Rendered page images:

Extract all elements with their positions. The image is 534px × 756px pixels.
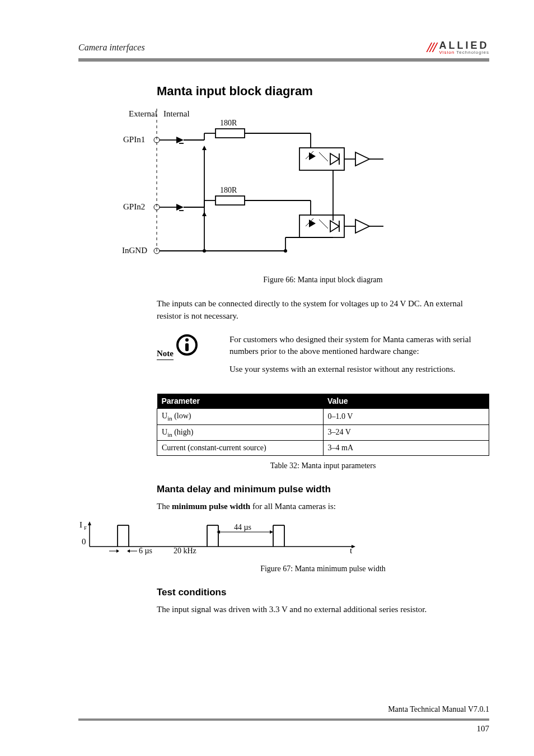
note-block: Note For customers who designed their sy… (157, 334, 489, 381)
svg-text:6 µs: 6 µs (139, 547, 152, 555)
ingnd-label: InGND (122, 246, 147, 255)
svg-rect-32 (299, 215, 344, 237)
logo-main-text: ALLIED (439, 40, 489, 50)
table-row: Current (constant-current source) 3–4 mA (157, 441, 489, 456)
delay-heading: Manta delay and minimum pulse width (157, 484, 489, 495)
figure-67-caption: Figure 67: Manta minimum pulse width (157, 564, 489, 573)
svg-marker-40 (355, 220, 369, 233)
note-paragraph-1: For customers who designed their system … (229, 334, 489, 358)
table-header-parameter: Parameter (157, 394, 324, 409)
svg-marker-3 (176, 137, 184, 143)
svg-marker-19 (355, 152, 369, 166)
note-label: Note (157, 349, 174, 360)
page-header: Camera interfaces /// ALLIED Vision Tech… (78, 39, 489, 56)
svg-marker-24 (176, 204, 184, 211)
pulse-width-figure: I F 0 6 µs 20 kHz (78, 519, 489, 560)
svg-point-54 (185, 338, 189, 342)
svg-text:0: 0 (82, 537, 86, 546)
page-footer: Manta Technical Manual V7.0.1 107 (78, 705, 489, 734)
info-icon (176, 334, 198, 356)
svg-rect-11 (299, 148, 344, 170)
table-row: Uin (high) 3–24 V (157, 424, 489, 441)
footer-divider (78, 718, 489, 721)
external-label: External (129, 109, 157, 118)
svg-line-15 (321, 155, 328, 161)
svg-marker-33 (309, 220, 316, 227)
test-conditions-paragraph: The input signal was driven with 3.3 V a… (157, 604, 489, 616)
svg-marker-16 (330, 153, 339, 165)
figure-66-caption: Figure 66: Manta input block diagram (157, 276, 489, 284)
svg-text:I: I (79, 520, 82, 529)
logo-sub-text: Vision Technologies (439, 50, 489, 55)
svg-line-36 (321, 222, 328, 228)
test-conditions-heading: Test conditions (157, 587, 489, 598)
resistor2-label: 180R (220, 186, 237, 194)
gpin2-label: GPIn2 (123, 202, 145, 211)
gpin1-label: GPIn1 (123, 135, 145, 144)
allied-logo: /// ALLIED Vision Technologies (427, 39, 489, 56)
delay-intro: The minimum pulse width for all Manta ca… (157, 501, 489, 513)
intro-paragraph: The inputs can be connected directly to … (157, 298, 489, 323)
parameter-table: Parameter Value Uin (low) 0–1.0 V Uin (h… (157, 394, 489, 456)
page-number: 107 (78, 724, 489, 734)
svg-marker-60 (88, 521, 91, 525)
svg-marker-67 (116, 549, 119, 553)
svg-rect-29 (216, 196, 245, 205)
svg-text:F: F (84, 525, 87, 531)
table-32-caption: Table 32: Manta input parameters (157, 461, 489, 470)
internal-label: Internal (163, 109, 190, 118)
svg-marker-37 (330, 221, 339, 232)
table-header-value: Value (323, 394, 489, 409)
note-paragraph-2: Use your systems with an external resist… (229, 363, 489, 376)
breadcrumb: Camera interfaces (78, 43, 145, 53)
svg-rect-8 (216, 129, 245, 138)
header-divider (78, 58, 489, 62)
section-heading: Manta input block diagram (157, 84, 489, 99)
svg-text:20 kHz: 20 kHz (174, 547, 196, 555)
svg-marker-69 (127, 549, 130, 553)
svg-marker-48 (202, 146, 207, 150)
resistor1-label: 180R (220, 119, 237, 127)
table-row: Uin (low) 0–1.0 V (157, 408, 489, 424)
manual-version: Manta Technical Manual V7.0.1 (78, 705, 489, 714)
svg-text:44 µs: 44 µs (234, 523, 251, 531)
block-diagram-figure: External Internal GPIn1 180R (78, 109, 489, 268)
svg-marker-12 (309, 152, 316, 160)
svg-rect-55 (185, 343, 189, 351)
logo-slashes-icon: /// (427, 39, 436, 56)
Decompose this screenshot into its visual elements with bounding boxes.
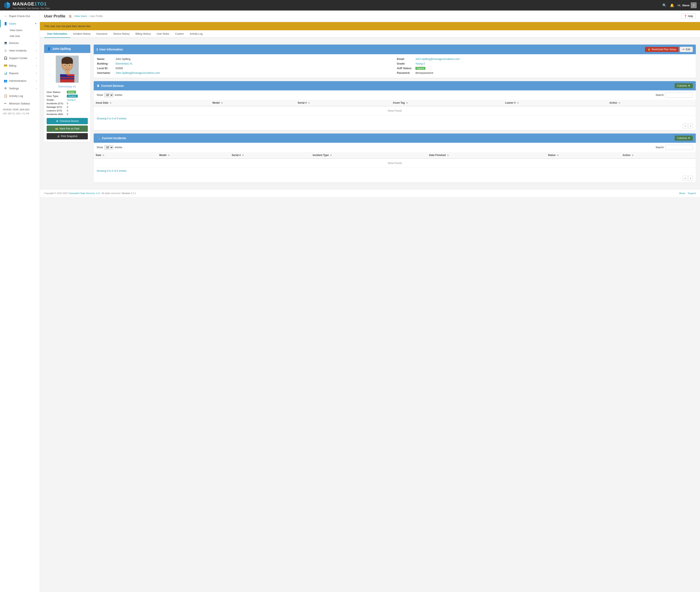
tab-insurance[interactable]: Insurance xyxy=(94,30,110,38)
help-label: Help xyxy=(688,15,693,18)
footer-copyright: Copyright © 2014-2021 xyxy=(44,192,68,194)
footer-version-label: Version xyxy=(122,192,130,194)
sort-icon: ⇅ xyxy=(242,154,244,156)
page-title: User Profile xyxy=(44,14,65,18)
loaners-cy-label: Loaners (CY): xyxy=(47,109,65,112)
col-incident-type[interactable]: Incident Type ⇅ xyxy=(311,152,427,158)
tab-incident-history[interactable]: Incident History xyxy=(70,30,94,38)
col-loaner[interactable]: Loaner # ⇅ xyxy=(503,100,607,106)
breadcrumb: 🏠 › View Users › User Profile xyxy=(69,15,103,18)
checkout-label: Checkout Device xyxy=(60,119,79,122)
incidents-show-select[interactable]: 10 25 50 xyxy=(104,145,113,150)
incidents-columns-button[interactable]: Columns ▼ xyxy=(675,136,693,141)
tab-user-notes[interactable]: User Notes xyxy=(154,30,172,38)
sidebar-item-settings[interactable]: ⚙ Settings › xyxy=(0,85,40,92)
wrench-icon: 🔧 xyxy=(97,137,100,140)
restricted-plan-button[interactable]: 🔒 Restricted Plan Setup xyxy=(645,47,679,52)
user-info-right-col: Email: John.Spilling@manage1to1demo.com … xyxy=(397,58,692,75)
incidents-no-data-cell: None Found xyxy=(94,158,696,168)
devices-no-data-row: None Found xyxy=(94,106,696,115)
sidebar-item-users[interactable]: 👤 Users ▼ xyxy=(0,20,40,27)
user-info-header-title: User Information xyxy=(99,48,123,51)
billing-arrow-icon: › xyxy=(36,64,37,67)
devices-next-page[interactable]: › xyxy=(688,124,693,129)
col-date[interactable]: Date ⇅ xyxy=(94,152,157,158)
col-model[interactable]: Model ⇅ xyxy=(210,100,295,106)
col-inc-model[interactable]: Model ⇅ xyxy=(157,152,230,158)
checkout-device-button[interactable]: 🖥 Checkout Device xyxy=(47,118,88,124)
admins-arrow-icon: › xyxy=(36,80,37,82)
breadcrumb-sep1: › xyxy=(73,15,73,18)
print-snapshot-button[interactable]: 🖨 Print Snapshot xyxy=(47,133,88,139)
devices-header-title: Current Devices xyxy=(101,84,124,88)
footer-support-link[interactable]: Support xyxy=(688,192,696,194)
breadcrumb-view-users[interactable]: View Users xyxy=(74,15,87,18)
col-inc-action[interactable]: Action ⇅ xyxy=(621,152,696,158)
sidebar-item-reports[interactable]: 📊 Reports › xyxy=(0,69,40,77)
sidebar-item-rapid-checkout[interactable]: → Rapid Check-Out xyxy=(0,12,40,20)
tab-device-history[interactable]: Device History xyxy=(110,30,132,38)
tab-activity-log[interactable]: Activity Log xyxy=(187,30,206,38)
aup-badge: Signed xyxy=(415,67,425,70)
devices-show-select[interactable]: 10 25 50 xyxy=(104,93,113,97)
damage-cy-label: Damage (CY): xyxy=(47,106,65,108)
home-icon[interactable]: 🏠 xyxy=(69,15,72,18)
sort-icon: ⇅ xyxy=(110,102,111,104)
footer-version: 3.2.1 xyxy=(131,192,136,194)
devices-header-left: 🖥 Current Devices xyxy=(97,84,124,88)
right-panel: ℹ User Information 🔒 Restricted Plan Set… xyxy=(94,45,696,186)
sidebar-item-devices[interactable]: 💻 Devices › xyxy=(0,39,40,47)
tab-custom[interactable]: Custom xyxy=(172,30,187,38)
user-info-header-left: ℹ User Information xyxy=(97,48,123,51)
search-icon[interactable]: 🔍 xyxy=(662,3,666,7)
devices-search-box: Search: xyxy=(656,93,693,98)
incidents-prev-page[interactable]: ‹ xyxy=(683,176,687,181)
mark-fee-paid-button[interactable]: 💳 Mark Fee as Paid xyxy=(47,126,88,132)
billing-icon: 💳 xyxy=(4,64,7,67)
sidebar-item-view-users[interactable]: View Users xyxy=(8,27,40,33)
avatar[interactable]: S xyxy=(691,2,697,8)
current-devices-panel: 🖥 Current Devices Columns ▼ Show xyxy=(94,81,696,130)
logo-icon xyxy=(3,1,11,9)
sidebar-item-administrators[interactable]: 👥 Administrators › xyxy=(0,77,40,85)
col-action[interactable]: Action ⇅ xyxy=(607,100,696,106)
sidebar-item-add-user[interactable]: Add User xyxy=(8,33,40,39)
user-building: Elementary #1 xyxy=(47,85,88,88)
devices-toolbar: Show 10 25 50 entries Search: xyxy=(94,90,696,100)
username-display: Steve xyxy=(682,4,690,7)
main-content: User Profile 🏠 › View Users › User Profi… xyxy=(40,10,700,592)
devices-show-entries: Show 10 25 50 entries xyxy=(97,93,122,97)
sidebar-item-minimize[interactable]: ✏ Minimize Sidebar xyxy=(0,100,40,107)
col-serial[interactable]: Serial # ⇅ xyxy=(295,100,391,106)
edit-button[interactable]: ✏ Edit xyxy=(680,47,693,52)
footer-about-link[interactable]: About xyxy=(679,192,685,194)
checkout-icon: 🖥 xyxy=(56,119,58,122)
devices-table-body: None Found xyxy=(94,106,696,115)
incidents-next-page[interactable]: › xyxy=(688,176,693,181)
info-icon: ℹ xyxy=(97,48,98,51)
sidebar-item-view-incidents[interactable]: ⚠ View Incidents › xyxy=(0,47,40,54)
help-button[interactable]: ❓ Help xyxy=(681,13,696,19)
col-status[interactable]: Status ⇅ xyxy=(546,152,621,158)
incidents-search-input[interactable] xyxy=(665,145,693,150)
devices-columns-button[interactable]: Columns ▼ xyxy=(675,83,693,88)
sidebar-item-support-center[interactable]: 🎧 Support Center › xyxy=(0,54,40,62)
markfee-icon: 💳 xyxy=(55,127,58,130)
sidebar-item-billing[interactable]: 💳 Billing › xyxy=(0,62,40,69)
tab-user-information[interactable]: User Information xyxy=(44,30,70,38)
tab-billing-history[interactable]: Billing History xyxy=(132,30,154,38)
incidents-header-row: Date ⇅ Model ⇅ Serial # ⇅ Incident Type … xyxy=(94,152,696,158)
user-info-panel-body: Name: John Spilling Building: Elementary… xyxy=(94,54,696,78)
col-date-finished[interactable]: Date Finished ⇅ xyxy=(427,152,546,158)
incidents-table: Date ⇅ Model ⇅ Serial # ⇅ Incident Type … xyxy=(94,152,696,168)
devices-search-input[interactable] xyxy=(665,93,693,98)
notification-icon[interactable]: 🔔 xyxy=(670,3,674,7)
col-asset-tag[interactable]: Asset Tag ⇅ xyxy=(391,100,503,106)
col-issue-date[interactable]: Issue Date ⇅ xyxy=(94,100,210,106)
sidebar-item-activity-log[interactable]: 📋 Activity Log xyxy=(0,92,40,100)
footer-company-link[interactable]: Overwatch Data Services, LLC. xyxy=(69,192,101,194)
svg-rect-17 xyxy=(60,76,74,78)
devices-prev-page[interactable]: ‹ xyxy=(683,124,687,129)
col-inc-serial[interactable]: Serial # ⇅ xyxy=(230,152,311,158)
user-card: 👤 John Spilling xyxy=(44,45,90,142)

# EXERCISE DETAILS:
Filter the entries above and keep only the lines with the word "Internal".

# SOLVED EXERCISE:
internal-label: Internal (163, 109, 190, 118)
block-diagram-figure: External Internal GPIn1 180R (78, 109, 489, 268)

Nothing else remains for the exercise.